(Extracted data entries)
##############################
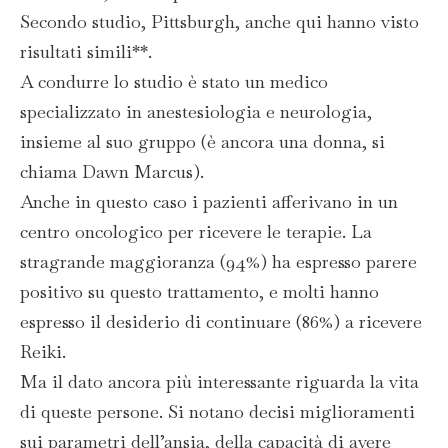
Secondo studio, Pittsburgh, anche qui hanno visto
risultati simili**.
A condurre lo studio è stato un medico
specializzato in anestesiologia e neurologia,
insieme al suo gruppo (è ancora una donna, si
chiama Dawn Marcus).
Anche in questo caso i pazienti afferivano in un
centro oncologico per ricevere le terapie. La
stragrande maggioranza (94%) ha espresso parere
positivo su questo trattamento, e molti hanno
espresso il desiderio di continuare (86%) a ricevere
Reiki.
Ma il dato ancora più interessante riguarda la vita
di queste persone. Si notano decisi miglioramenti
sui parametri dell’ansia, della capacità di avere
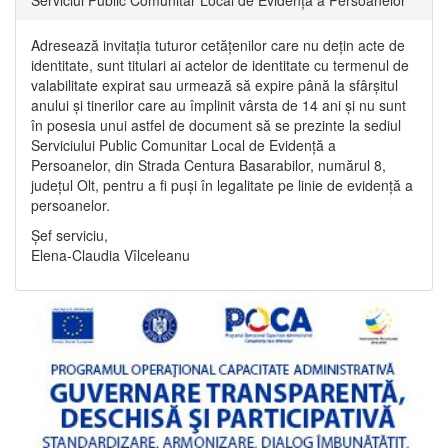
Adresează invitația tuturor cetățenilor care nu dețin acte de
identitate, sunt titulari ai actelor de identitate cu termenul de
valabilitate expirat sau urmează să expire până la sfârșitul
anului și tinerilor care au împlinit vârsta de 14 ani și nu sunt
în posesia unui astfel de document să se prezinte la sediul
Serviciului Public Comunitar Local de Evidență a
Persoanelor, din Strada Centura Basarabilor, numărul 8,
județul Olt, pentru a fi puși în legalitate pe linie de evidență a
persoanelor.
Șef serviciu,
Elena-Claudia Vîlceleanu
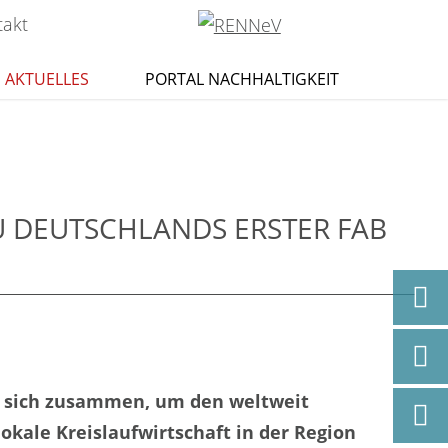
takt
AKTUELLES
PORTAL NACHHALTIGKEIT
U DEUTSCHLANDS ERSTER FAB
n sich zusammen, um den weltweit
okale Kreislaufwirtschaft in der Region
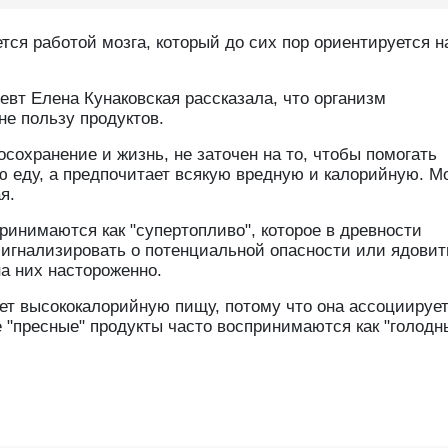
тся работой мозга, который до сих пор ориентируется н
вт Елена Кунаковская рассказала, что организм
не пользу продуктов.
осохранение и жизнь, не заточен на то, чтобы помогать
ю еду, а предпочитает всякую вредную и калорийную. М
я.
ринимаются как "супертопливо", которое в древности
сигнализировать о потенциальной опасности или ядови
на них настороженно.
ет высококалорийную пищу, потому что она ассоциирует
е "пресные" продукты часто воспринимаются как "голодн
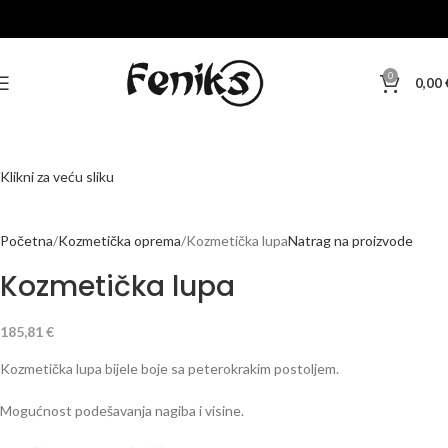
0
0,00
Klikni za veću sliku
Početna
Kozmetička oprema
Kozmetička lupa
Natrag na proizvode
Kozmetička lupa
185,81
€
Kozmetička lupa bijele boje sa peterokrakim postoljem.
Mogućnost podešavanja nagiba i visine.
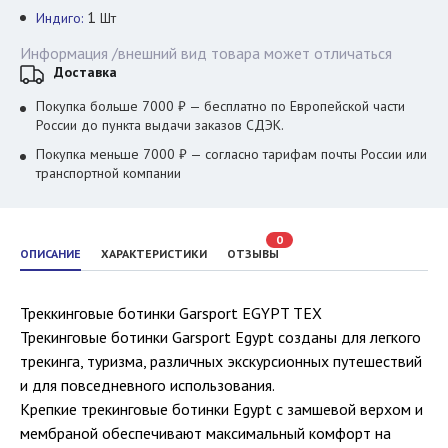
1
Индиго:
Шт
Информация /внешний вид товара может отличаться
Доставка
Покупка больше 7000 ₽ — бесплатно по Европейской части
России до пункта выдачи заказов СДЭК.
Покупка меньше 7000 ₽ — согласно тарифам почты России или
транспортной компании
0
ОПИСАНИЕ
ХАРАКТЕРИСТИКИ
ОТЗЫВЫ
Треккинговые ботинки Garsport EGYPT TEX
Трекинговые ботинки Garsport Egypt созданы для легкого
трекинга, туризма, различных экскурсионных путешествий
и для повседневного использования.
Крепкие трекинговые ботинки Egypt с замшевой верхом и
мембраной обеспечивают максимальный комфорт на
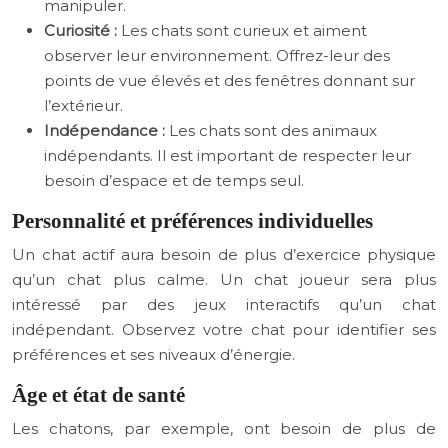
manipuler.
Curiosité :
Les chats sont curieux et aiment
observer leur environnement. Offrez-leur des
points de vue élevés et des fenêtres donnant sur
l’extérieur.
Indépendance :
Les chats sont des animaux
indépendants. Il est important de respecter leur
besoin d’espace et de temps seul.
Personnalité et préférences individuelles
Un chat actif aura besoin de plus d’exercice physique
qu’un chat plus calme. Un chat joueur sera plus
intéressé par des jeux interactifs qu’un chat
indépendant. Observez votre chat pour identifier ses
préférences et ses niveaux d’énergie.
Âge et état de santé
Les chatons, par exemple, ont besoin de plus de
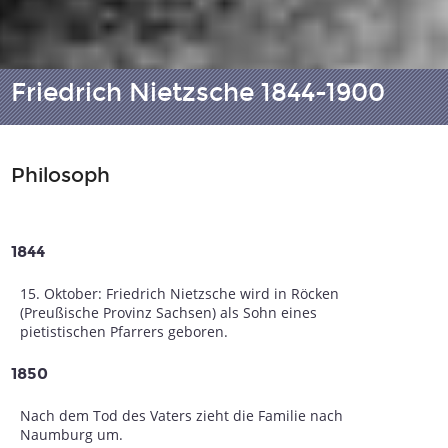
Friedrich Nietzsche 1844-1900
Philosoph
1844
15. Oktober: Friedrich Nietzsche wird in Röcken
(Preußische Provinz Sachsen) als Sohn eines
pietistischen Pfarrers geboren.
1850
Nach dem Tod des Vaters zieht die Familie nach
Naumburg um.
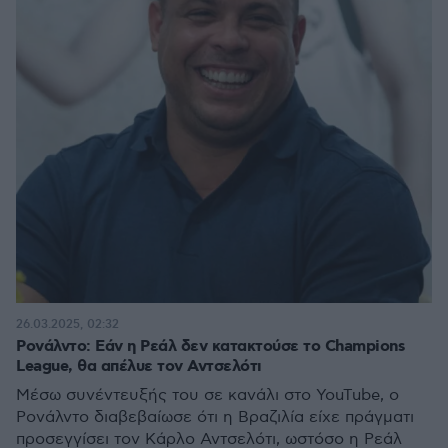
26.03.2025, 02:32
Ρονάλντο: Εάν η Ρεάλ δεν κατακτούσε το Champions
League, θα απέλυε τον Αντσελότι
Μέσω συνέντευξής του σε κανάλι στο YouTube, ο
Ρονάλντο διαβεβαίωσε ότι η Βραζιλία είχε πράγματι
προσεγγίσει τον Κάρλο Αντσελότι, ωστόσο η Ρεάλ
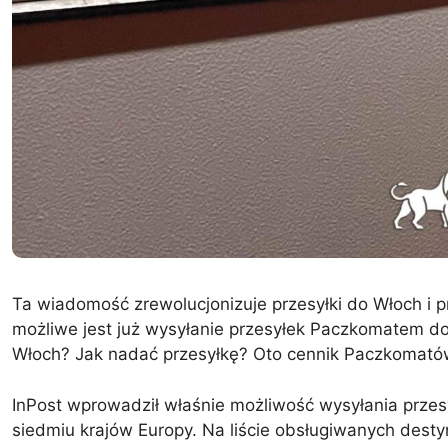
Ta wiadomość zrewolucjonizuje przesyłki do Włoch i pr
możliwe jest już wysyłanie przesyłek Paczkomatem do 
Włoch? Jak nadać przesyłkę? Oto cennik Paczkomatów d
InPost wprowadził właśnie możliwość wysyłania prze
siedmiu krajów Europy. Na liście obsługiwanych desty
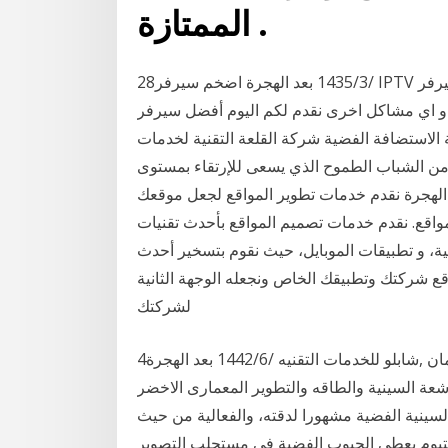
الممتازة .
28‏‏/3‏‏/1435 بعد الهجرة اضخم سيرفر IPTV يحتوي على كافة القنوات حول العالم ان كنت تبحث عن سيرفر
شاكل اخرى نقدم لكم اليوم أفضل سيرفر iptv لمشاهدة كافة
ة الاستضافة الفضية شركة القلعة التقنية لخدمات
م 2009 على يد مجموعة من الشباب الطموح الذي يسعى للإرتقاء بمستوى
مواقع في العالم العربي. 14‏‏/4‏‏/1437 بعد الهجرة نقدم خدمات تطوير المواقع لجعل موقعك
مواقع. نقدم خدمات تصميم المواقع بأحدث تقنيات
ية الفضية. 100$ 6 شهور الكترونية، و تطبيقات الموبايل، حيث نقوم بتسخير أحدث
وقع شركتك وتطبيقك الخاص ونجعله الوجهة الثانية
لشركتك
4‏‏/6‏‏/1442 بعد الهجرة ‎شابلو للخدمات التقنيه‎, ‎أم درمان‎. 31 likes. ‎صفحه تيادل الافكار فى مجالات الزراعه
والطاقه والتطوير المعمارى الاخضر‎ كانت تستخدم لوحات تصوير هاليد الفضة مع التصوير بالأشعة السينية
لسينية الفضية مشهورا لدقته، والفعالية من حيث
لتريتيوم يعطي الحبوب الفضية في مستحلب التصوير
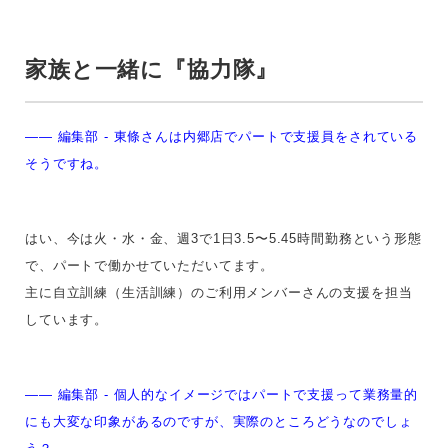
家族と一緒に『協力隊』
—— 編集部 - 東條さんは内郷店でパートで支援員をされている
そうですね。
はい、今は火・水・金、週3で1日
3.5〜5.45時間
勤務という形態
で、パートで働かせていただいてます。
主に自立訓練（生活訓練）のご利用メンバーさんの支援を担当
しています。
—— 編集部 - 個人的なイメージではパートで支援って業務量的
にも大変な印象があるのですが、実際のところどうなのでしょ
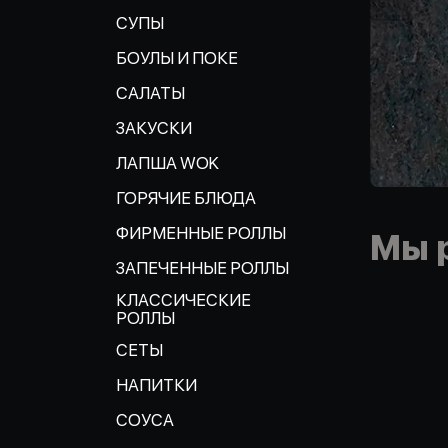
СУПЫ
БОУЛЫ И ПОКЕ
САЛАТЫ
ЗАКУСКИ
ЛАПША WOK
ГОРЯЧИЕ БЛЮДА
ФИРМЕННЫЕ РОЛЛЫ
Мы 
ЗАПЕЧЕННЫЕ РОЛЛЫ
КЛАССИЧЕСКИЕ
РОЛЛЫ
СЕТЫ
НАПИТКИ
СОУСА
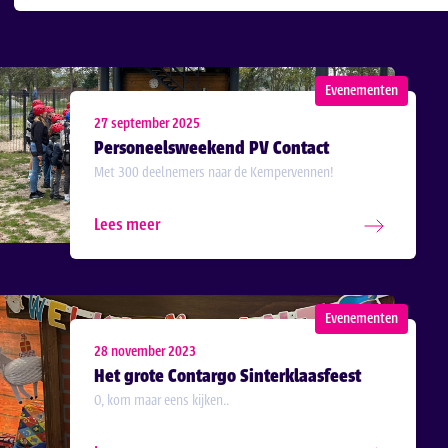
Evenementen
27 september 2025
Personeelsweekend PV Contact
Met 300 deelnemers naar de Kempervennen!
Lees meer
Evenementen
28 november 2023
Het grote Contargo Sinterklaasfeest
O, kom maar eens kijken..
##############################
What needs to be done — Using the entries above, extract exactly the lines from the one that contains "InPost wprowadził właśnie" through the one that contains "4‏‏/6‏‏/1442 بعد الهجرة". Do not carry over any pictures.

Answer area —
InPost wprowadził właśnie możliwość wysyłania prze
siedmiu krajów Europy. Na liście obsługiwanych desty
الممتازة .
28‏‏/3‏‏/1435 بعد الهجرة اضخم سيرفر IPTV يحتوي على كافة القنوات حول العالم ان كنت تبحث عن سيرفر
شاكل اخرى نقدم لكم اليوم أفضل سيرفر iptv لمشاهدة كافة
ة الاستضافة الفضية شركة القلعة التقنية لخدمات
م 2009 على يد مجموعة من الشباب الطموح الذي يسعى للإرتقاء بمستوى
مواقع في العالم العربي. 14‏‏/4‏‏/1437 بعد الهجرة نقدم خدمات تطوير المواقع لجعل موقعك
مواقع. نقدم خدمات تصميم المواقع بأحدث تقنيات
ية الفضية. 100$ 6 شهور الكترونية، و تطبيقات الموبايل، حيث نقوم بتسخير أحدث
وقع شركتك وتطبيقك الخاص ونجعله الوجهة الثانية
لشركتك
4‏‏/6‏‏/1442 بعد الهجرة ‎شابلو للخدمات التقنيه‎, ‎أم درمان‎. 31 likes. ‎صفحه تيادل الافكار فى مجالات الزراعه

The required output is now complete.